Using Pivot for Aggregations

Suppose you had a requirement in which you needed to return one row which had two columns. The two columns would contain the number of employees in the two different departments. This sounds like a trivial problem to solve but isn't as easy when you get to coding it.

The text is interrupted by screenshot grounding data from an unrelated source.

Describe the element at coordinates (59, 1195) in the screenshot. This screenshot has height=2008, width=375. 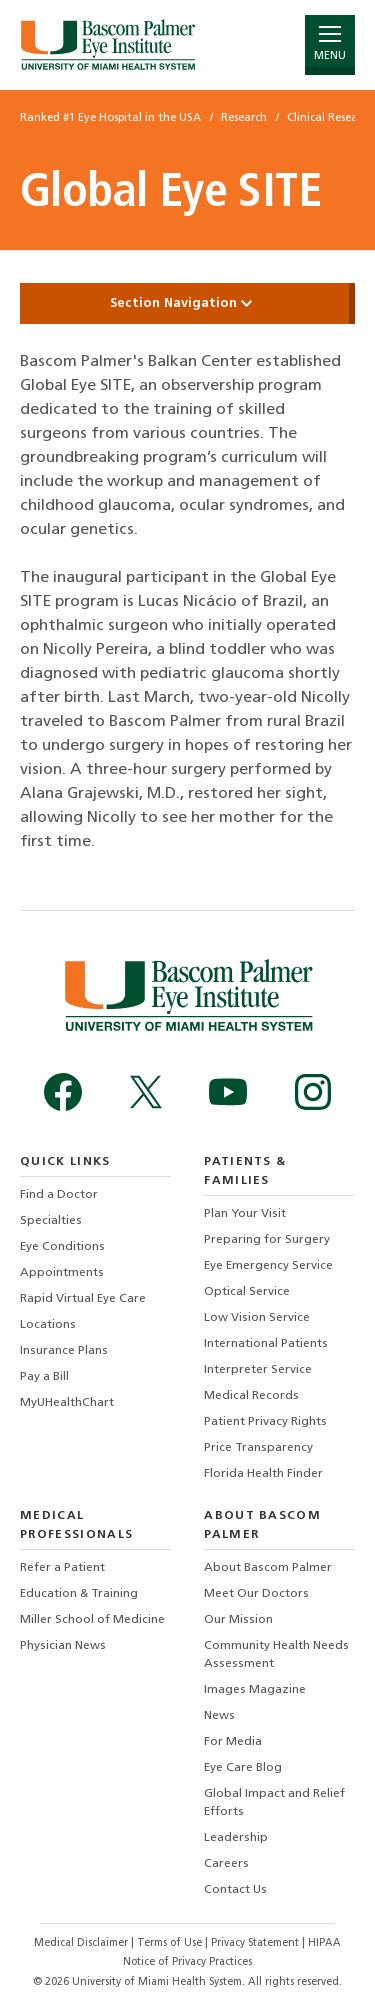 I see `Find a Doctor` at that location.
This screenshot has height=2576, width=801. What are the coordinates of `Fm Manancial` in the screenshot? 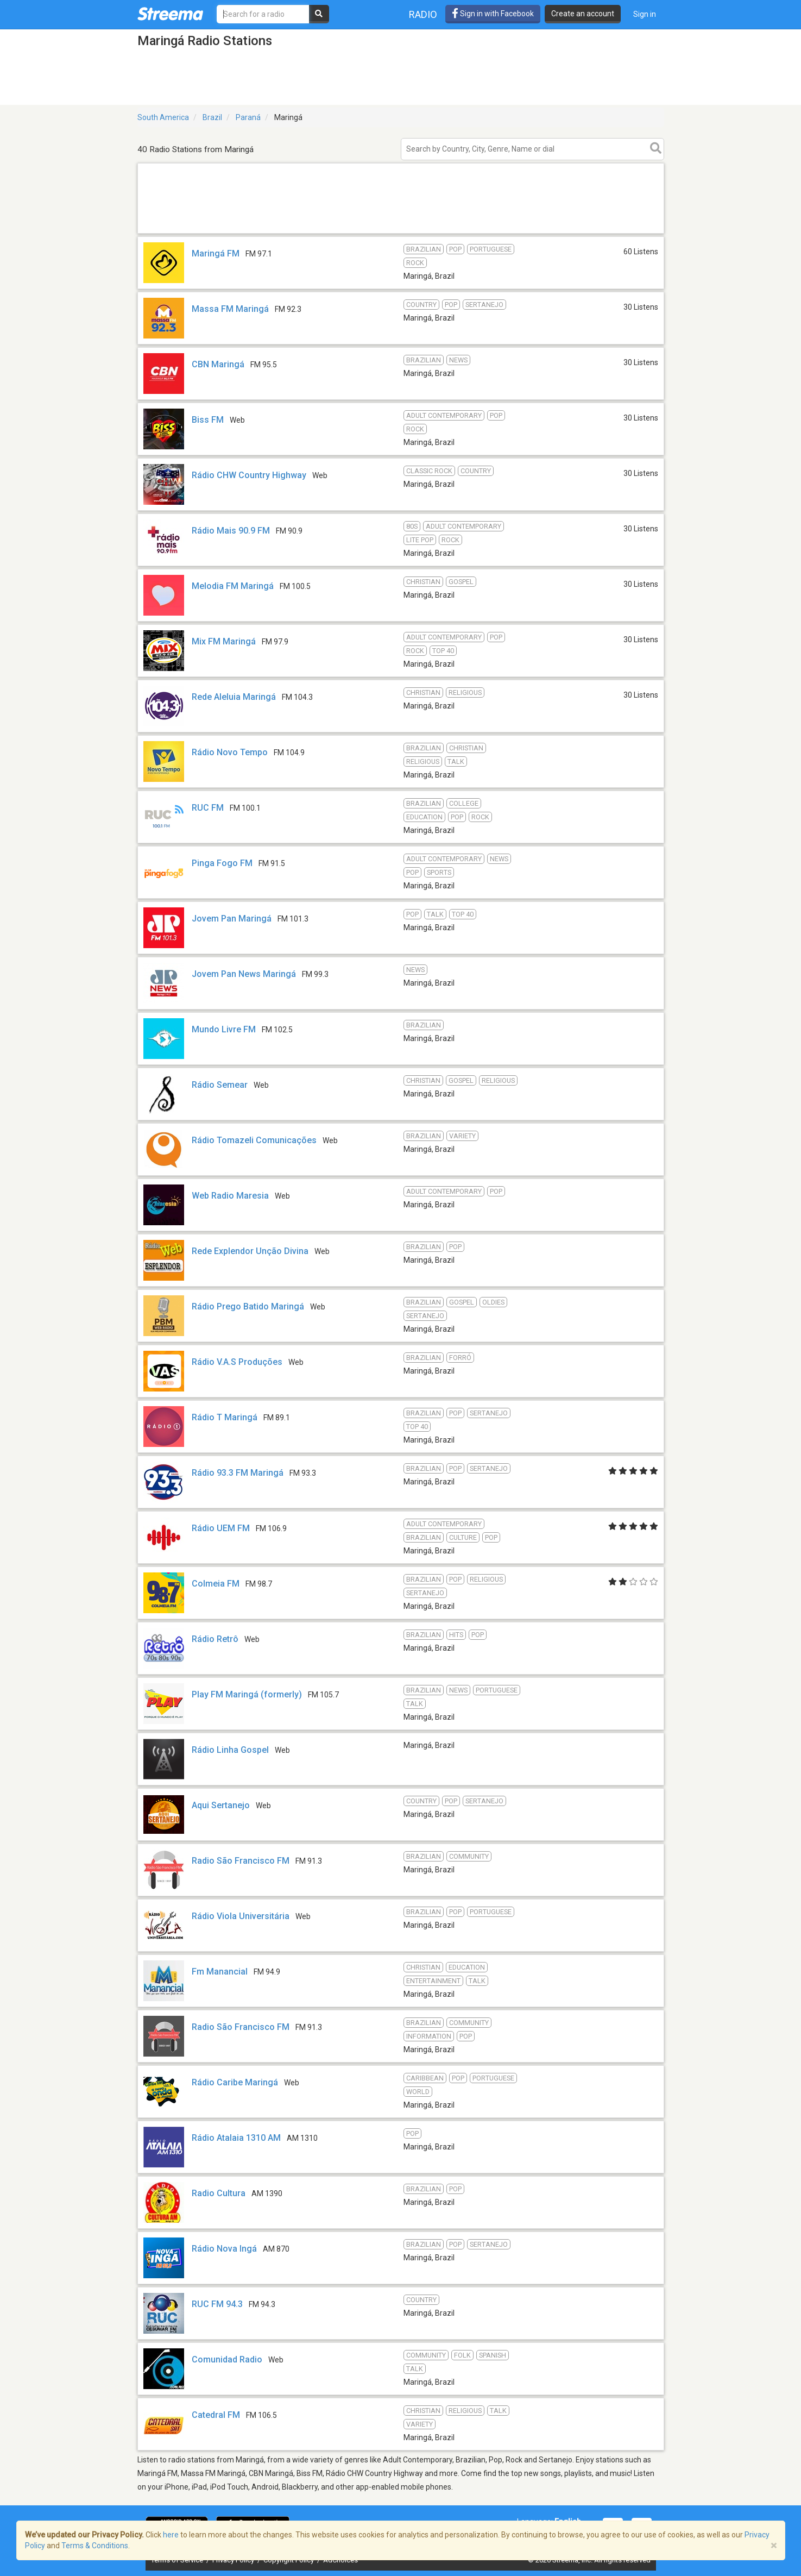 It's located at (220, 1971).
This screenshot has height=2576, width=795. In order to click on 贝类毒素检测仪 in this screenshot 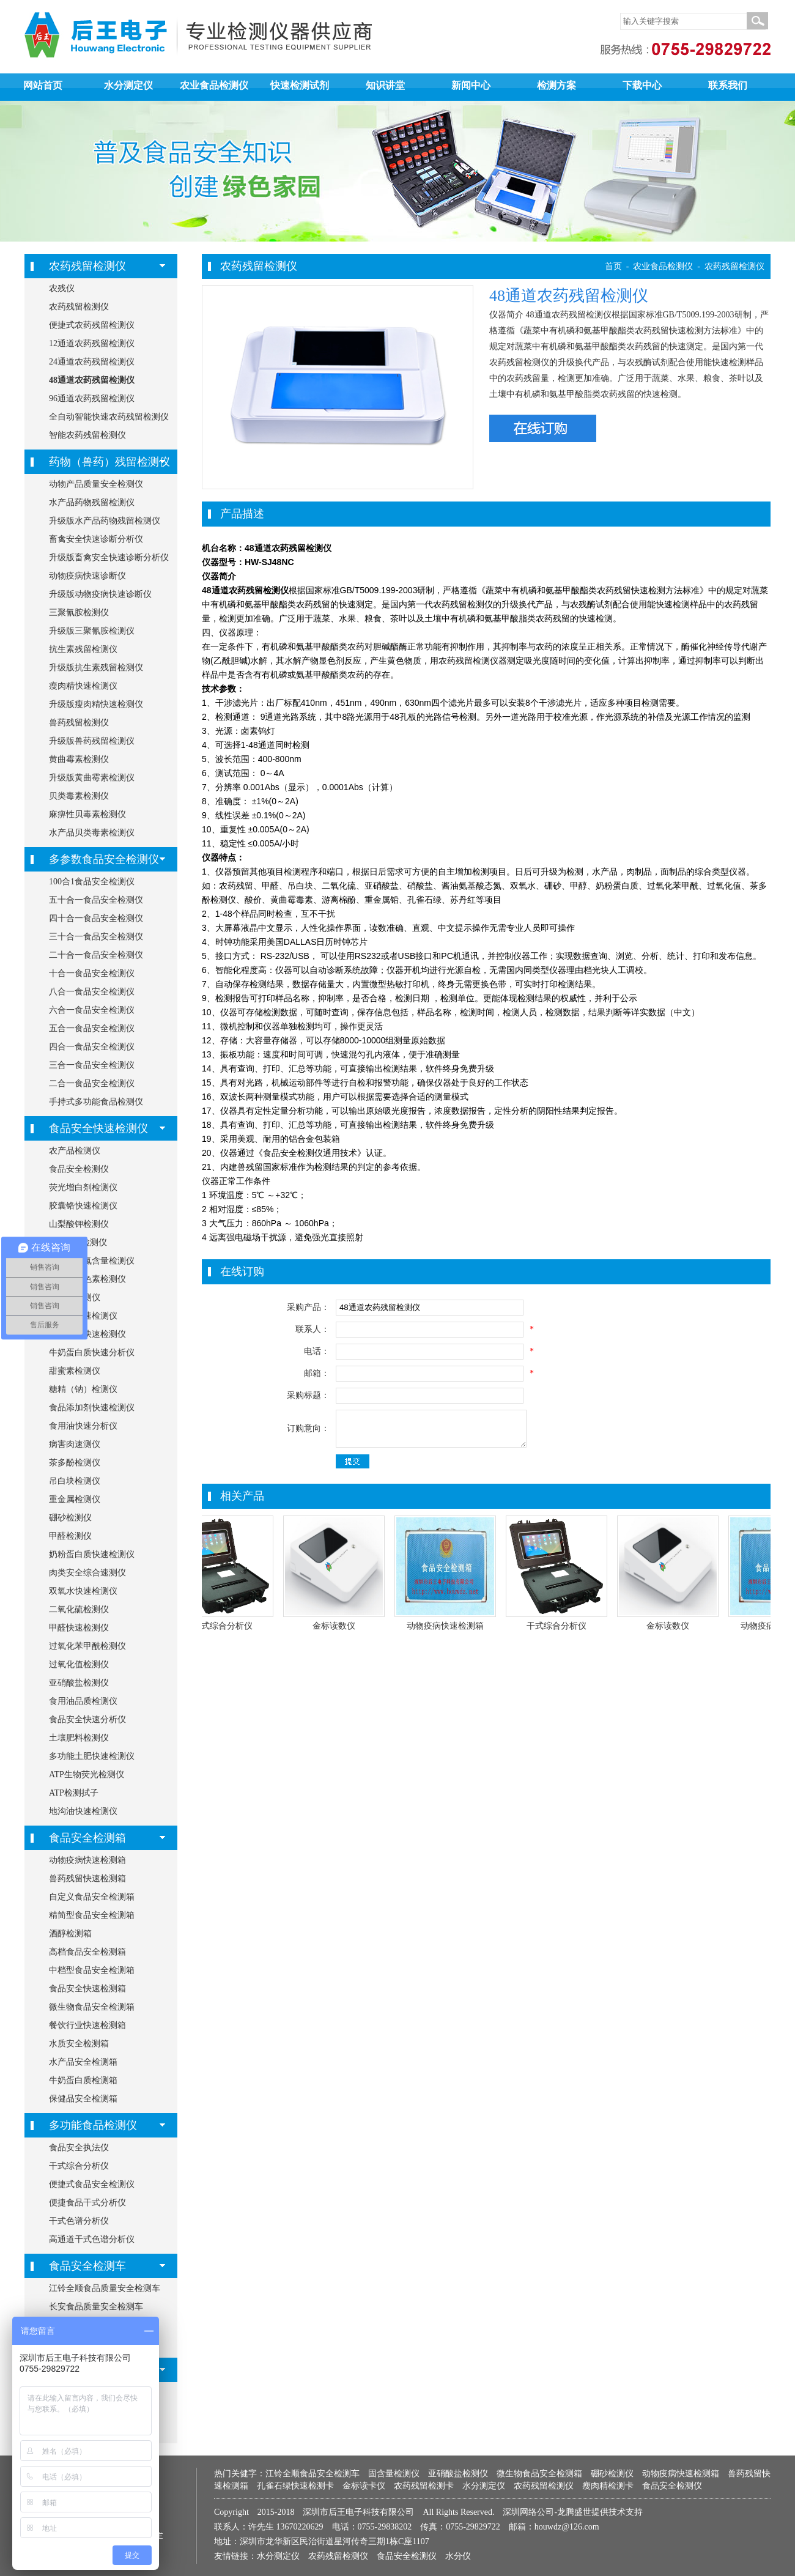 , I will do `click(79, 796)`.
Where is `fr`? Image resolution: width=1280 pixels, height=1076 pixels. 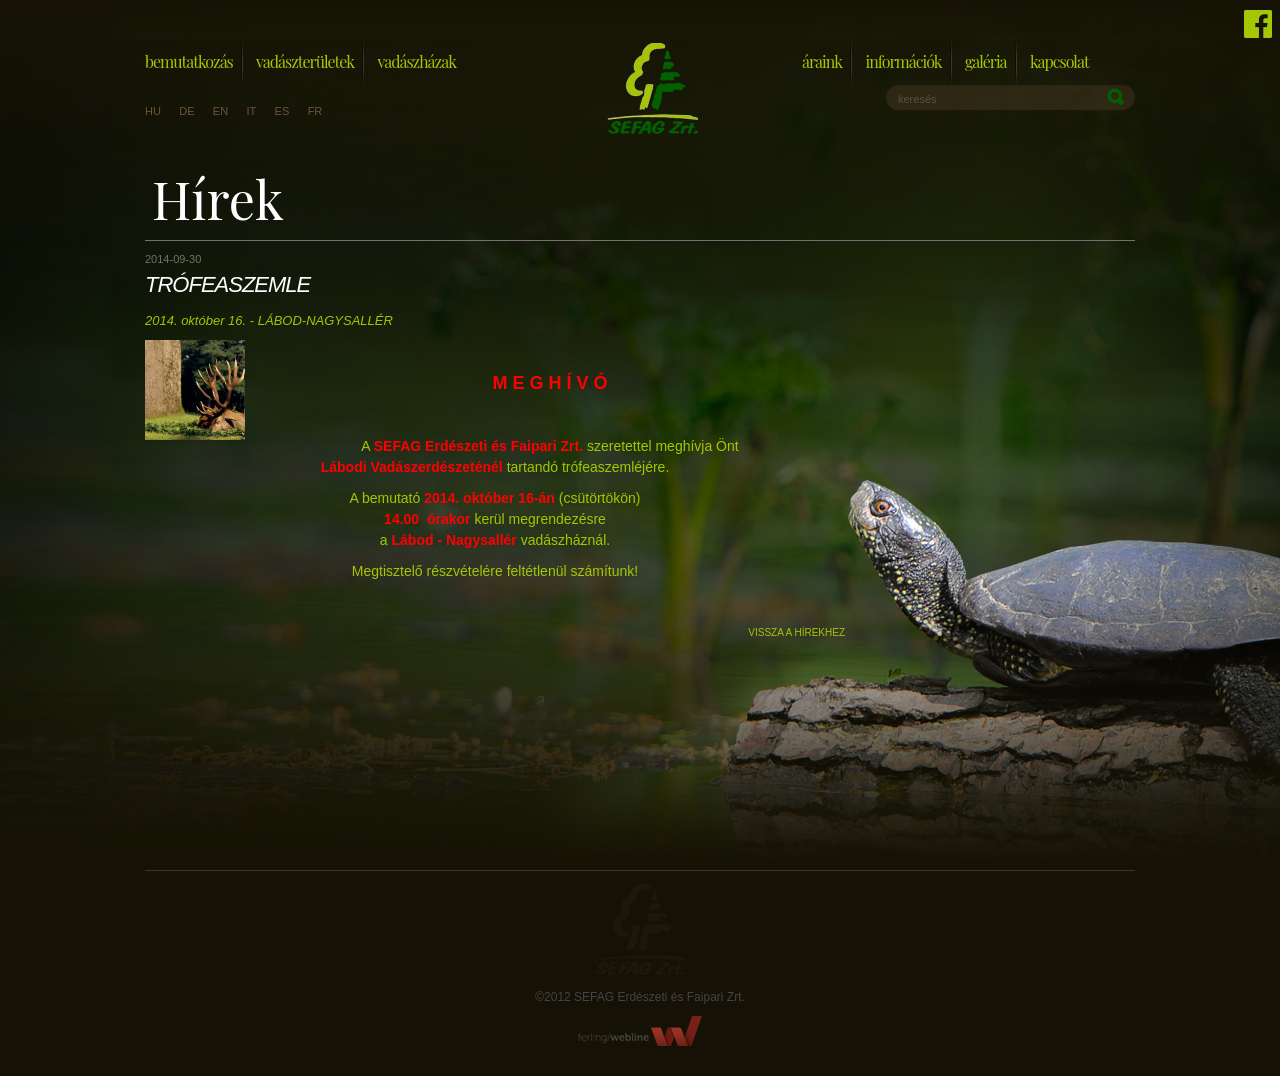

One way to do this is to use case statements in the aggregation function such as :

select
  count(case when d.dname = 'ACCOUNTING' then 1 else null end) acct_dept_cnt,
  count(case when d.dname = 'RESEARCH' then 1 else null end) rsch_dept_cnt
from emp e, dept d
where 1=1
  and e.deptno = d.deptno
;

ACCT_DEPT_CNT  RSCH_DEPT_CNT
3              5

Another neat way to do this is to use the pivot function:

select
  acct_dept_cnt,
  rsch_dept_cnt
from (
  select e.deptno, d.dname
  from emp e, dept d
  where 1=1
    and e.deptno = d.deptno)
pivot (count(deptno) as dept_cnt for (dname) in ('ACCOUNTING' as  acct, 'RESEARCH' as rsch))
;

In this example they both have the same explain plan as shown below. If using on larger / more complex data sets it would be a good idea to compare the explain plans for both queries to see if there's performance gain between the two.